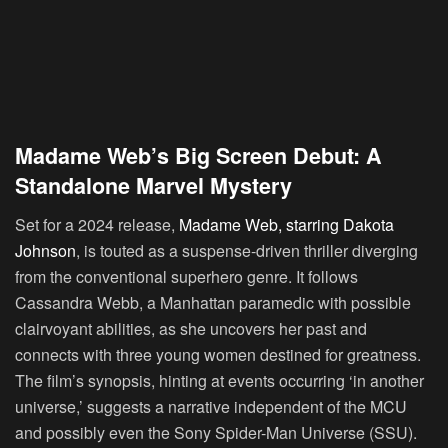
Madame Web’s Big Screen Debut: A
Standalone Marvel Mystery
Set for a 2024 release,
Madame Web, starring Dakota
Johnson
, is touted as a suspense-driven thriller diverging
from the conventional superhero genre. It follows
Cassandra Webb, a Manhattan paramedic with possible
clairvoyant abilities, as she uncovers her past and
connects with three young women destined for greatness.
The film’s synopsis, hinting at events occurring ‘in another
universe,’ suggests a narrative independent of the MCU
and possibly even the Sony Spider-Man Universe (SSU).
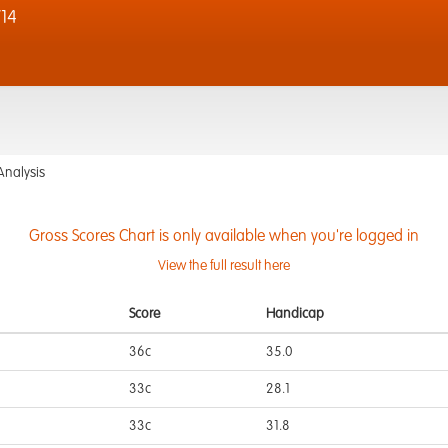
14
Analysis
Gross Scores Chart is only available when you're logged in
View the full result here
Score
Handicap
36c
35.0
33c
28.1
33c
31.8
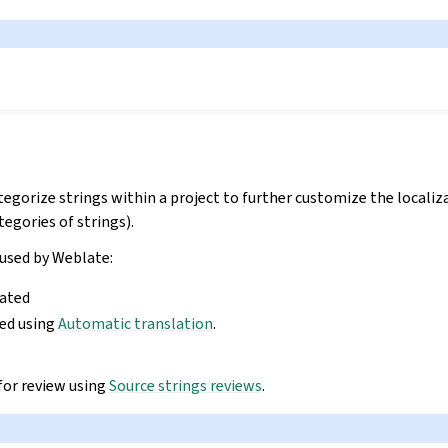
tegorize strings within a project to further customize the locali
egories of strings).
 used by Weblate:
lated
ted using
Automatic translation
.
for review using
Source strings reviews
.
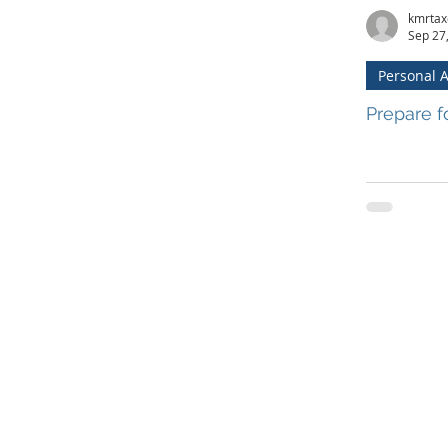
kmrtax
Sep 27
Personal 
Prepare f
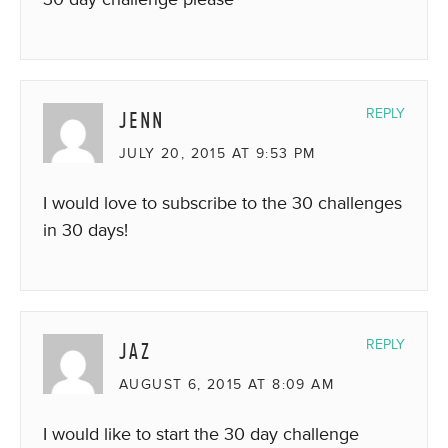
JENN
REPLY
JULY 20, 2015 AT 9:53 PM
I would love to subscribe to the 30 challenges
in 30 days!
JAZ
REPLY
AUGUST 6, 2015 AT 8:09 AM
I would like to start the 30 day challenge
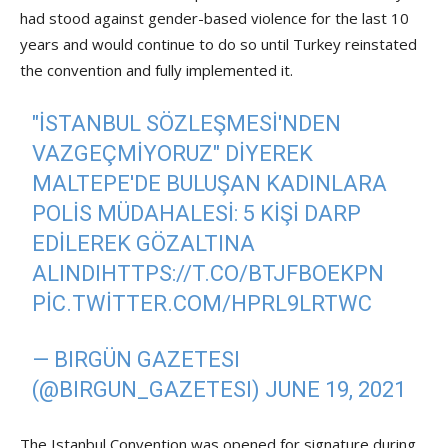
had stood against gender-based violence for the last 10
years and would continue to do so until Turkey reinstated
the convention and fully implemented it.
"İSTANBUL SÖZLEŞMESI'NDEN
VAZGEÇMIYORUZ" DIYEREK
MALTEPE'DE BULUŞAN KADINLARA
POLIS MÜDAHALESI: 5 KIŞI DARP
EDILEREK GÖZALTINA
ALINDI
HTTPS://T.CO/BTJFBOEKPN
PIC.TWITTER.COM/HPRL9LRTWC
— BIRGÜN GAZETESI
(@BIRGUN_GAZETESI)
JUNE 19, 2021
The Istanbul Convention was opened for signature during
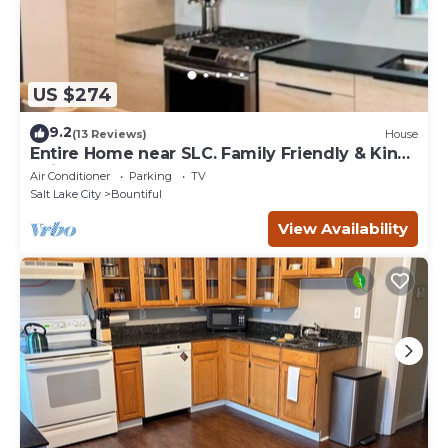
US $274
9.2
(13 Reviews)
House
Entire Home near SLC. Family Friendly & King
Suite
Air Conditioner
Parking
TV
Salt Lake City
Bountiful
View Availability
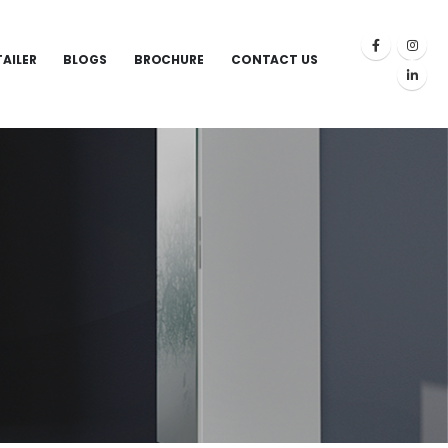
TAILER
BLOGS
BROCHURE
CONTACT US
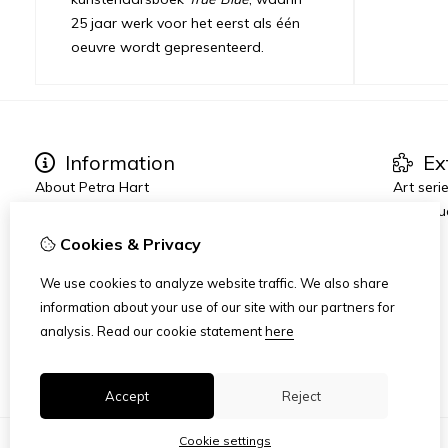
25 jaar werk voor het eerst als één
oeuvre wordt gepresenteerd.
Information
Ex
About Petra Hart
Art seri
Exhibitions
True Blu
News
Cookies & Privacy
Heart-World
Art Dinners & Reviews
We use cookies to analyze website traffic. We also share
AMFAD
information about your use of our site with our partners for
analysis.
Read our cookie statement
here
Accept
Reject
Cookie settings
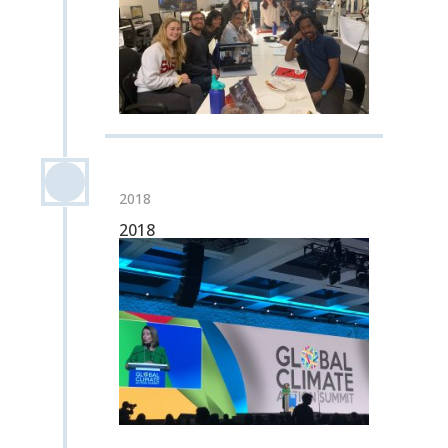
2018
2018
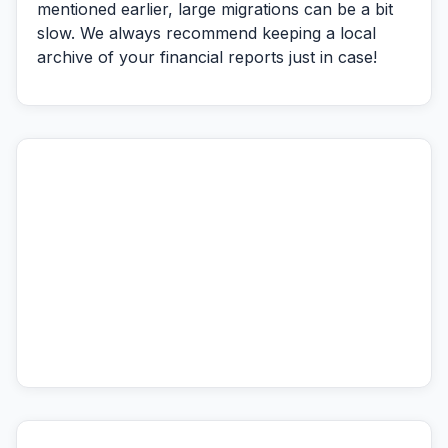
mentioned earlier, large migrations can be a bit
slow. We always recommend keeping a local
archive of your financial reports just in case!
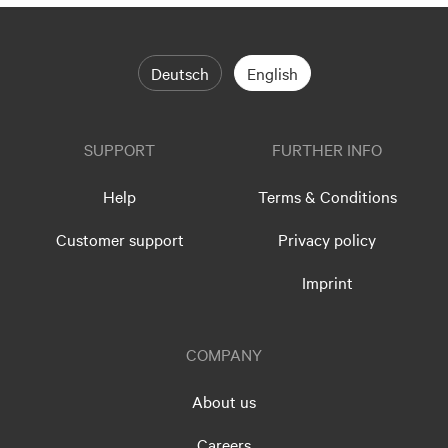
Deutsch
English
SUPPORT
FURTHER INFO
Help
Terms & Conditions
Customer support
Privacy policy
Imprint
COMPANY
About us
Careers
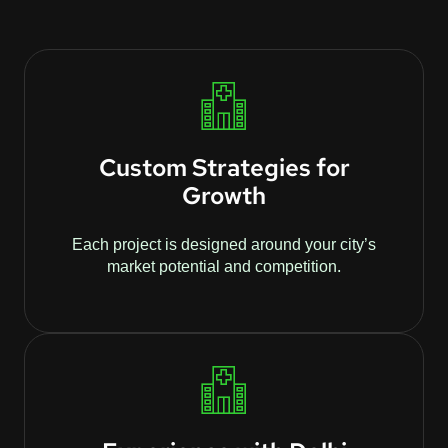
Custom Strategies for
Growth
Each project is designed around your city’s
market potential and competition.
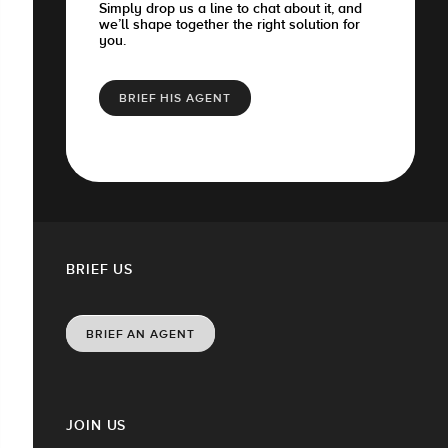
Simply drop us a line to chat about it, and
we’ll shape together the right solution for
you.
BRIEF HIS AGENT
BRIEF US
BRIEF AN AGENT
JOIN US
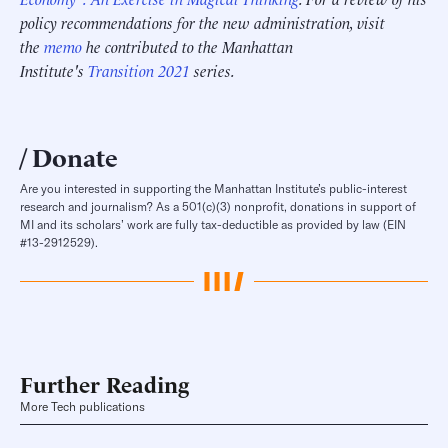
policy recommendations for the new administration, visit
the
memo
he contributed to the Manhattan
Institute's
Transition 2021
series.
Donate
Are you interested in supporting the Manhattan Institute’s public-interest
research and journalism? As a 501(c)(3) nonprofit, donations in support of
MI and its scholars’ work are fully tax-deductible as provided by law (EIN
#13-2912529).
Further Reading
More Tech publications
______________________________
*TRY IT*.
The expected response is every entry above, repeated exactly, pictures removed.

*ANSWER BOX*.
Madame Web’s Big Screen Debut: A
Standalone Marvel Mystery
Set for a 2024 release,
Madame Web, starring Dakota
Johnson
, is touted as a suspense-driven thriller diverging
from the conventional superhero genre. It follows
Cassandra Webb, a Manhattan paramedic with possible
clairvoyant abilities, as she uncovers her past and
connects with three young women destined for greatness.
The film’s synopsis, hinting at events occurring ‘in another
universe,’ suggests a narrative independent of the MCU
and possibly even the Sony Spider-Man Universe (SSU).
14
Analysis
Gross Scores Chart is only available when you're logged in
View the full result here
Score
Handicap
36c
35.0
33c
28.1
33c
31.8
tegorize strings within a project to further customize the locali
egories of strings).
 used by Weblate:
lated
ted using
Automatic translation
.
for review using
Source strings reviews
.
kmrtax
Sep 27
Personal 
Prepare f
JENN
REPLY
JULY 20, 2015 AT 9:53 PM
I would love to subscribe to the 30 challenges
in 30 days!
JAZ
REPLY
AUGUST 6, 2015 AT 8:09 AM
I would like to start the 30 day challenge
had stood against gender-based violence for the last 10
years and would continue to do so until Turkey reinstated
the convention and fully implemented it.
"İSTANBUL SÖZLEŞMESI'NDEN
VAZGEÇMIYORUZ" DIYEREK
MALTEPE'DE BULUŞAN KADINLARA
POLIS MÜDAHALESI: 5 KIŞI DARP
EDILEREK GÖZALTINA
ALINDI
HTTPS://T.CO/BTJFBOEKPN
PIC.TWITTER.COM/HPRL9LRTWC
— BIRGÜN GAZETESI
(@BIRGUN_GAZETESI)
JUNE 19, 2021
The Istanbul Convention was opened for signature during
US $274
9.2
(13 Reviews)
House
Entire Home near SLC. Family Friendly & King
Suite
Air Conditioner
Parking
TV
Salt Lake City
Bountiful
View Availability
TAILER
BLOGS
BROCHURE
CONTACT US
25 jaar werk voor het eerst als één
oeuvre wordt gepresenteerd.
Information
Ex
About Petra Hart
Art seri
Exhibitions
True Blu
News
Cookies & Privacy
Heart-World
Art Dinners & Reviews
We use cookies to analyze website traffic. We also share
AMFAD
information about your use of our site with our partners for
analysis.
Read our cookie statement
here
Accept
Reject
Cookie settings
2018
2018
mentioned earlier, large migrations can be a bit
slow. We always recommend keeping a local
archive of your financial reports just in case!
Deutsch
English
SUPPORT
FURTHER INFO
Help
Terms & Conditions
Customer support
Privacy policy
Imprint
COMPANY
About us
Careers
Custom Strategies for
Growth
Each project is designed around your city’s
market potential and competition.
Simply drop us a line to chat about it, and
we’ll shape together the right solution for
you.
BRIEF HIS AGENT
BRIEF US
BRIEF AN AGENT
JOIN US
policy recommendations for the new administration, visit
the
memo
he contributed to the Manhattan
Institute's
Transition 2021
series.
Donate
Are you interested in supporting the Manhattan Institute’s public-interest
research and journalism? As a 501(c)(3) nonprofit, donations in support of
MI and its scholars’ work are fully tax-deductible as provided by law (EIN
#13-2912529).
Further Reading
More Tech publications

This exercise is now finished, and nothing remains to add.